§ **TASK STATEMENT**: In the material below, the lines containing the word "Maria" are required; copy each of them.

§ **INPUT**:
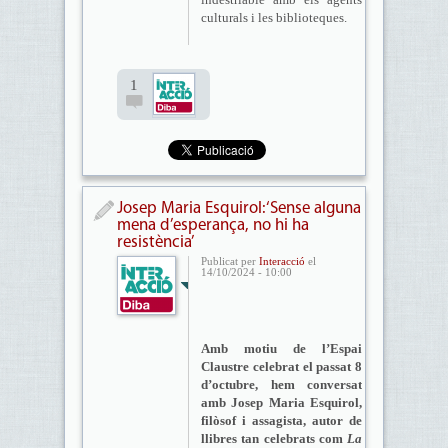
culturals i les biblioteques.
1
Josep Maria Esquirol:‘Sense alguna
mena d’esperança, no hi ha
resistència’
Publicat per
Interacció
el
14/10/2024 - 10:00
Amb motiu de l’Espai
Claustre celebrat el passat 8
d’octubre, hem conversat
amb Josep Maria Esquirol,
filòsof i assagista, autor de
llibres tan celebrats com
La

§ **THE ANSWER**:
Josep Maria Esquirol:‘Sense alguna
amb Josep Maria Esquirol,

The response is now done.